*Goal of the exercise*
Your task is to transcribe all of the data below exactly, omitting the images.
[Material shown — start]
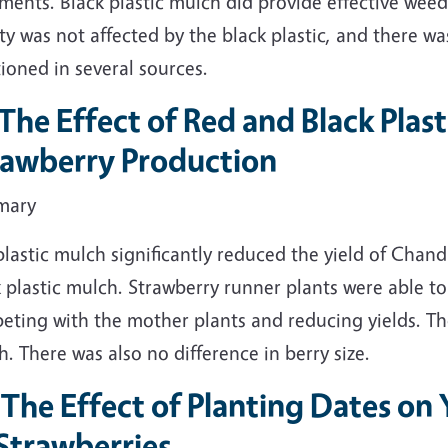
ments. Black plastic mulch did provide effective weed 
ty was not affected by the black plastic, and there wa
ioned in several sources.
. The Effect of Red and Black Pla
rawberry Production
mary
lastic mulch significantly reduced the yield of Chan
 plastic mulch. Strawberry runner plants were able t
eting with the mother plants and reducing yields. T
. There was also no difference in berry size.
 The Effect of Planting Dates on 
Strawberries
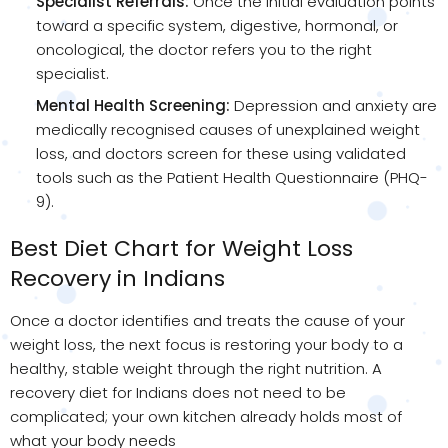
Specialist Referrals:
Once the initial evaluation points
toward a specific system, digestive, hormonal, or
oncological, the doctor refers you to the right
specialist.
Mental Health Screening:
Depression and anxiety are
medically recognised causes of unexplained weight
loss, and doctors screen for these using validated
tools such as the Patient Health Questionnaire (PHQ-
9).
Best Diet Chart for Weight Loss
Recovery in Indians
Once a doctor identifies and treats the cause of your
weight loss, the next focus is restoring your body to a
healthy, stable weight through the right nutrition. A
recovery diet for Indians does not need to be
complicated; your own kitchen already holds most of
what your body needs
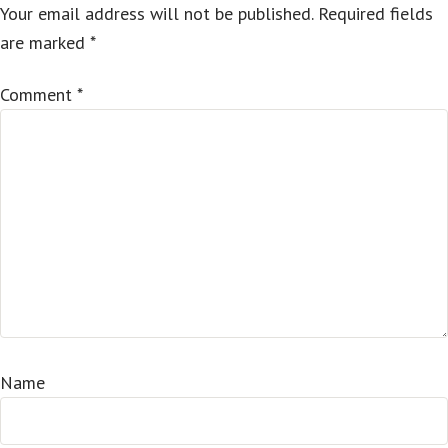
Your email address will not be published.
Required fields
are marked
*
Comment
*
Name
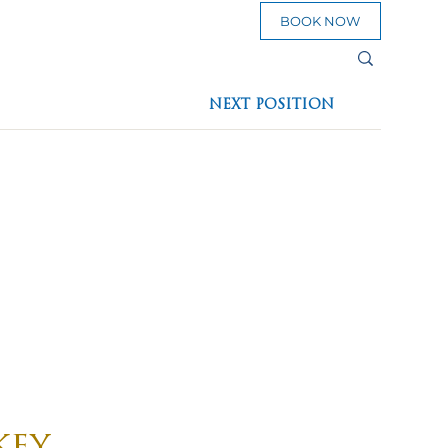
BOOK NOW
sources
NEXT POSITION
eed To Go
key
[Material shown — finish]
*Answer to this task*
ments. Black plastic mulch did provide effective weed 
ty was not affected by the black plastic, and there wa
ioned in several sources.
. The Effect of Red and Black Pla
rawberry Production
mary
lastic mulch significantly reduced the yield of Chan
 plastic mulch. Strawberry runner plants were able t
eting with the mother plants and reducing yields. T
. There was also no difference in berry size.
 The Effect of Planting Dates on 
Strawberries
Specialist Referrals:
Once the initial evaluation points
toward a specific system, digestive, hormonal, or
oncological, the doctor refers you to the right
specialist.
Mental Health Screening:
Depression and anxiety are
medically recognised causes of unexplained weight
loss, and doctors screen for these using validated
tools such as the Patient Health Questionnaire (PHQ-
9).
Best Diet Chart for Weight Loss
Recovery in Indians
Once a doctor identifies and treats the cause of your
weight loss, the next focus is restoring your body to a
healthy, stable weight through the right nutrition. A
recovery diet for Indians does not need to be
complicated; your own kitchen already holds most of
what your body needs
Your email address will not be published.
Required fields
are marked
*
Comment
*
Name
BOOK NOW
sources
NEXT POSITION
eed To Go
key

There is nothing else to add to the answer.